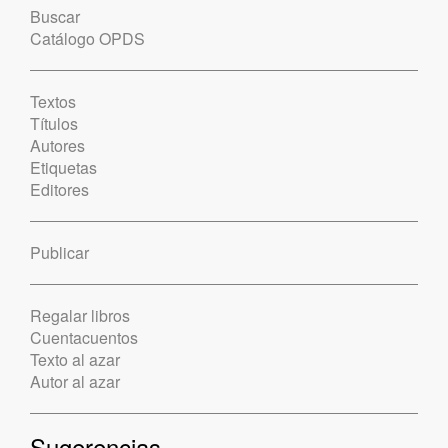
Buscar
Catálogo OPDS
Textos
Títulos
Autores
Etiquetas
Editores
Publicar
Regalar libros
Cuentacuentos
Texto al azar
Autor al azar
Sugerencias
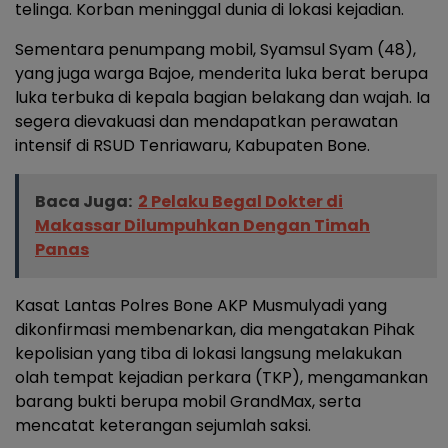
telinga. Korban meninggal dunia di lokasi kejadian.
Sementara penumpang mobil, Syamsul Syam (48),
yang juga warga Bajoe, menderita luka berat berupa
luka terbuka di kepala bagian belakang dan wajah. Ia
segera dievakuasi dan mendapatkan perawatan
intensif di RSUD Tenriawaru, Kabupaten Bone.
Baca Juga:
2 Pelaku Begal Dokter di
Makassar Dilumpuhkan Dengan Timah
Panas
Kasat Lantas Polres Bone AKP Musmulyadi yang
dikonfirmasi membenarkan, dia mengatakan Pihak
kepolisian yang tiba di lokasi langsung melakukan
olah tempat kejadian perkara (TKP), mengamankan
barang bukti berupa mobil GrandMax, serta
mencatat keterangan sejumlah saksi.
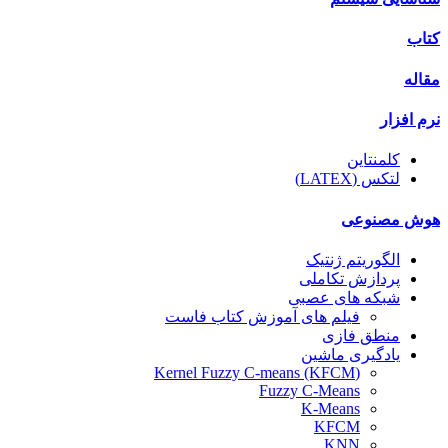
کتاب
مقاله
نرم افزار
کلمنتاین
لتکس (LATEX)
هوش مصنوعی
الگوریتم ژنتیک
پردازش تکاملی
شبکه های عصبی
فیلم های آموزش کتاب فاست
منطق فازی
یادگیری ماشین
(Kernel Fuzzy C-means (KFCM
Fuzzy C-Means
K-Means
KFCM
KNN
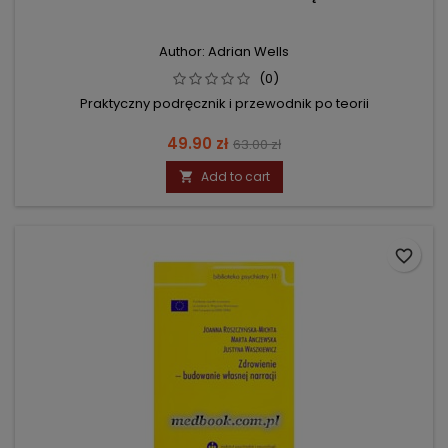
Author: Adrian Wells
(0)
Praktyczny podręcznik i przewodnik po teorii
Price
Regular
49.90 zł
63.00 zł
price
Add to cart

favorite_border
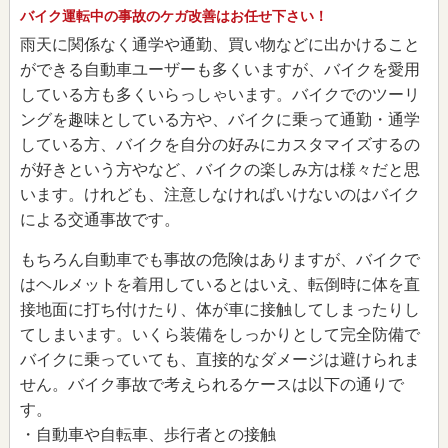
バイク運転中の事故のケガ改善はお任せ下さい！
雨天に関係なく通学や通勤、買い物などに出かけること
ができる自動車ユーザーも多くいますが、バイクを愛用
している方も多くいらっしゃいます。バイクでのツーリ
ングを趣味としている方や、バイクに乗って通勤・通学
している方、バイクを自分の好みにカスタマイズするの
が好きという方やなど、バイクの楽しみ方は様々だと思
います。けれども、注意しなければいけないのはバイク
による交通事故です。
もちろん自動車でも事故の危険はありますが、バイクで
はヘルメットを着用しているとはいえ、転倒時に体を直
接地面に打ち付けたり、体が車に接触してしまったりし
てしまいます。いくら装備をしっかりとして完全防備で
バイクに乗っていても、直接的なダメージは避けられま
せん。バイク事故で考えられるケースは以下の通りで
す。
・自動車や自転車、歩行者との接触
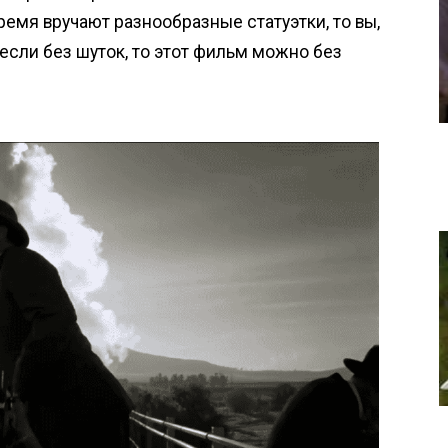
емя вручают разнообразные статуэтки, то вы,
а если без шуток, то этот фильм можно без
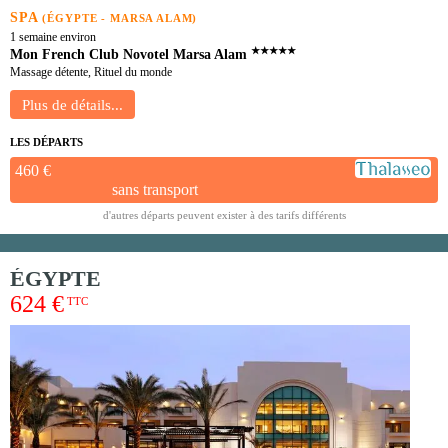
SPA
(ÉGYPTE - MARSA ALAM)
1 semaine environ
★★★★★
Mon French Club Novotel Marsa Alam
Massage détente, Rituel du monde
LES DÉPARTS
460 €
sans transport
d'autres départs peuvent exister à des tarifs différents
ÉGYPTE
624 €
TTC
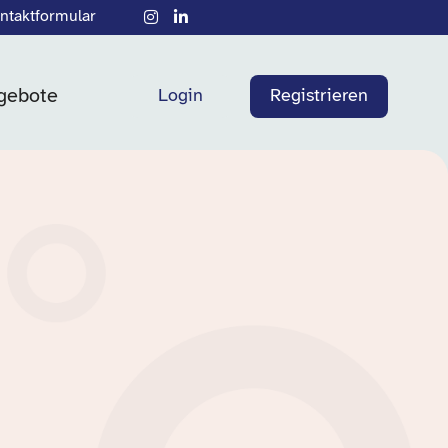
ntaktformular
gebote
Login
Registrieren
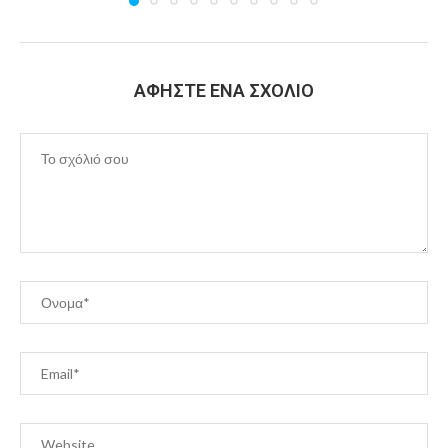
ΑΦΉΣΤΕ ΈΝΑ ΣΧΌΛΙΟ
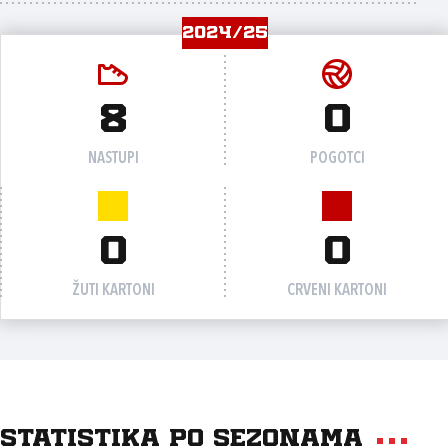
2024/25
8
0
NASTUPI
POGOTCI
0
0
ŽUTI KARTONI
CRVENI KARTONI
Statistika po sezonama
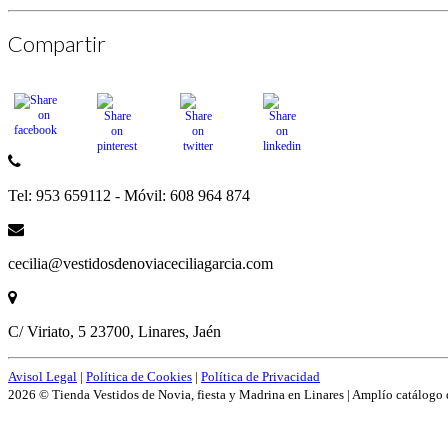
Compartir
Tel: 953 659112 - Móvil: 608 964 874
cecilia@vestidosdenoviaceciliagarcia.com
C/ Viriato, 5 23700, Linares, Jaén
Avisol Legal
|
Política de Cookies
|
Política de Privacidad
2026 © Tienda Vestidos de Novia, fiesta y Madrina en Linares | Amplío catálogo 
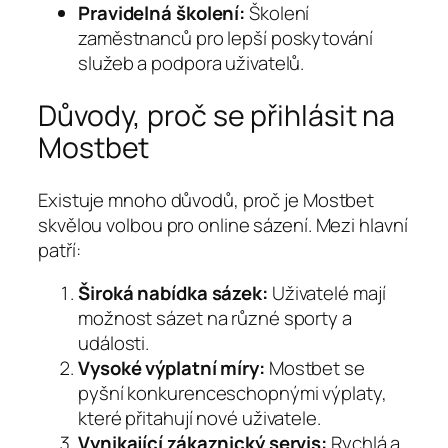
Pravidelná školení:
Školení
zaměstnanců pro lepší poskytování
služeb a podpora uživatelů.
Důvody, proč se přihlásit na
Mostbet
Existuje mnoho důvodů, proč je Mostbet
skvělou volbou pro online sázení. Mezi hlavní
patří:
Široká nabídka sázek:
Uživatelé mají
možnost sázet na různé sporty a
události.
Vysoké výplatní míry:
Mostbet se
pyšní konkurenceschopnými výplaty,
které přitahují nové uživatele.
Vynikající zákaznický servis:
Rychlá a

-----

Only the number is wanted: how many lines of these entries contain the string "lokasi"?

* **TASK OUTPUT**
2